By 1999, when war broke out, Faik and Ragip were broadcasting daily from Bush House in London. Their reports relied on a fragile network of stringers and correspondents still inside Kosovo.
“Almost no foreign journalists were there at the time,” Ragip said. “Even local journalists were disappearing. We were trying to piece together what was happening from phone calls and short reports.”
They also became informal sources of information for other BBC departments and foreign-language services, helping to explain the political and humanitarian catastrophe unfolding in Kosovo.
But while trying to inform the world about what is happening back home, they feared silently for their loved ones.
Their families were scattered across the region. One sister fled to Albania, another to North Macedonia. For days, they had no information about relatives living near Pristina airport, which was under the control of Yugoslav troops before the NATO bombing started.
“It was traumatic,” Valbona said. “You are telling the world what is happening, but you don’t know where your own people are.”
As BBC journalists, they were bound by rules of impartiality. Yet the war forced them into moral and personal dilemmas.
In 1999, when a number of British writers associated with the English PEN club published a letter in The Times criticising NATO’s intervention, Ragip felt compelled to respond with a letter defending the need for action to stop atrocities in Kosovo.
It was published. Soon after, he began receiving death threats.
“They were believed to come from a Serbian extremist group called the White Wolves,” Ragip said. The UK Police offered protection. Years later, the case was reopened after new links emerged between the threats and organised extremist networks.
“It was a moment when journalism and personal life collided completely,” he said.

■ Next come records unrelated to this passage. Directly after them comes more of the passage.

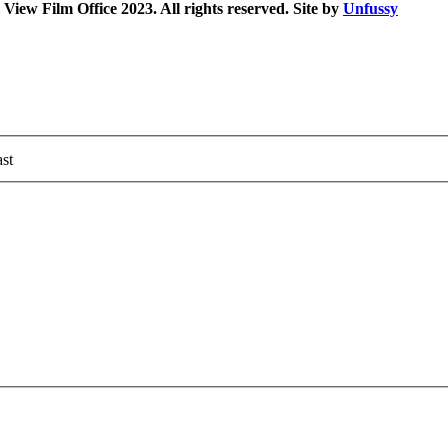
iew Film Office 2023. All rights reserved. Site by
Unfussy
st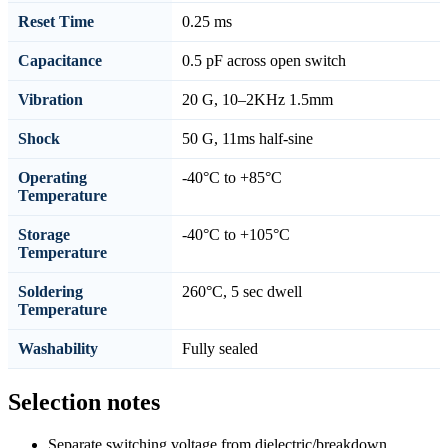
Reset Time
0.25 ms
Capacitance
0.5 pF across open switch
Vibration
20 G, 10–2KHz 1.5mm
Shock
50 G, 11ms half-sine
Operating
-40°C to +85°C
Temperature
Storage
-40°C to +105°C
Temperature
Soldering
260°C, 5 sec dwell
Temperature
Washability
Fully sealed
Selection notes
Separate switching voltage from dielectric/breakdown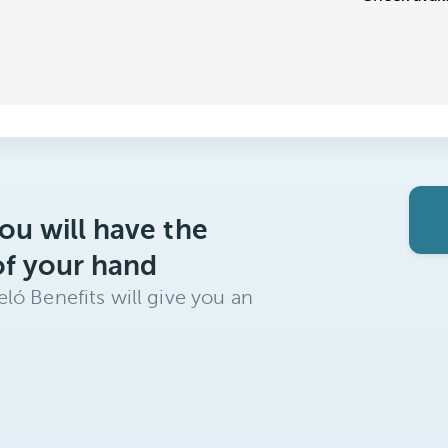
ou will have the
of your hand
ló Benefits will give you an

Living in London shaped their experience of exile. Unlike Albanians in smaller towns or rural areas, they found the city largely tolerant and cosmopolitan.
“I was never insulted because of where I came from,” Faik said. “When people asked, I said I was from Kosovo. That made a difference.”
Still, stereotypes followed Albanians from Albania, especially as organised crime stories began dominating tabloids in the 2000s and 2010s.
Working later as court interpreters, Faik and Ragip saw the scale of the problem first-hand. “In some courts, two or three rooms out of seven would have Albanians on trial,” Faik said.
The stigma was difficult to escape, even for those with long professional careers in British media.
Valbona described another isolation as another struggle. “I didn’t speak English at first. I felt very alone,” she said. “You never fully feel at home again.”